- What you have to do
Please copy each line of the records below that includes the word "settings".

______

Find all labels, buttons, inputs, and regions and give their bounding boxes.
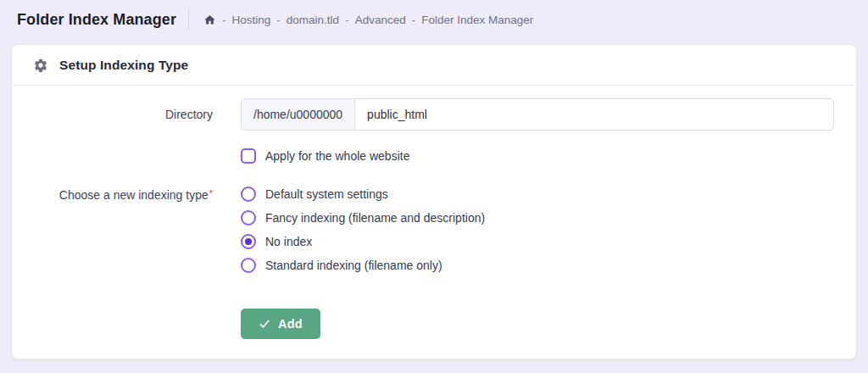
apply-whole-website-checkbox[interactable]: Apply for the whole website <box>241 148 834 164</box>
breadcrumb-item-hosting[interactable]: Hosting <box>232 14 271 26</box>
breadcrumb-item-advanced[interactable]: Advanced <box>355 14 406 26</box>
radio-default-system-settings[interactable]: Default system settings <box>241 186 834 202</box>
breadcrumb-separator: - <box>412 14 416 26</box>
home-icon[interactable] <box>203 14 216 26</box>
directory-label: Directory <box>12 107 213 122</box>
add-button-label: Add <box>278 317 303 331</box>
radio-icon[interactable] <box>241 258 256 273</box>
header-divider <box>188 8 189 31</box>
directory-input[interactable] <box>355 99 833 130</box>
breadcrumb: - Hosting - domain.tld - Advanced - Fold… <box>203 14 533 26</box>
top-header: Folder Index Manager - Hosting - domain.… <box>0 0 868 39</box>
checkbox-icon[interactable] <box>241 148 256 164</box>
setup-indexing-form: Directory /home/u0000000 Apply for the w… <box>12 86 856 339</box>
directory-input-group: /home/u0000000 <box>241 98 834 131</box>
breadcrumb-separator: - <box>276 14 281 26</box>
check-icon <box>259 318 270 330</box>
breadcrumb-item-current: Folder Index Manager <box>421 14 533 26</box>
breadcrumb-item-domain[interactable]: domain.tld <box>287 14 339 26</box>
radio-icon[interactable] <box>241 186 256 202</box>
breadcrumb-separator: - <box>222 14 226 26</box>
radio-icon[interactable] <box>241 234 256 249</box>
radio-icon[interactable] <box>241 210 256 225</box>
add-button[interactable]: Add <box>241 309 320 339</box>
card-header: Setup Indexing Type <box>12 45 856 86</box>
submit-row: Add <box>12 309 834 339</box>
breadcrumb-separator: - <box>345 14 349 26</box>
page-title: Folder Index Manager <box>17 11 176 29</box>
directory-row: Directory /home/u0000000 <box>12 98 834 131</box>
indexing-type-label: Choose a new indexing type* <box>12 186 213 203</box>
setup-indexing-card: Setup Indexing Type Directory /home/u000… <box>11 44 857 359</box>
apply-whole-website-label: Apply for the whole website <box>265 149 409 163</box>
indexing-type-row: Choose a new indexing type* Default syst… <box>12 186 834 273</box>
required-asterisk: * <box>209 188 213 198</box>
card-title: Setup Indexing Type <box>59 58 188 73</box>
directory-path-prefix: /home/u0000000 <box>242 99 355 130</box>
apply-whole-website-row: Apply for the whole website <box>12 148 834 164</box>
radio-no-index[interactable]: No index <box>241 233 834 249</box>
radio-fancy-indexing[interactable]: Fancy indexing (filename and description… <box>241 209 834 225</box>
gear-icon <box>33 58 48 73</box>
indexing-type-options: Default system settings Fancy indexing (… <box>241 186 834 273</box>
radio-standard-indexing[interactable]: Standard indexing (filename only) <box>241 257 834 273</box>
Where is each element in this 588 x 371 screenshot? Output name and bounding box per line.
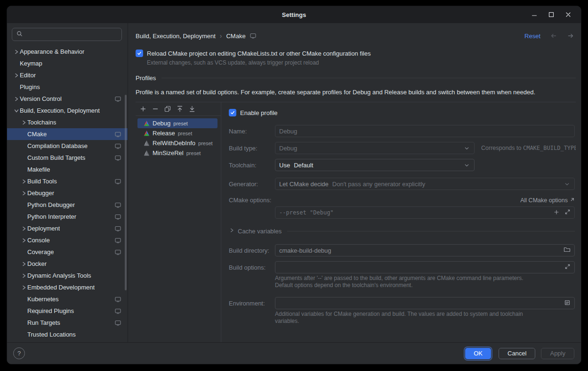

______

- Output of the exercise
radio-default-system-settings[interactable]: Default system settings <box>241 186 834 202</box>
indexing-type-options: Default system settings Fancy indexing (… <box>241 186 834 273</box>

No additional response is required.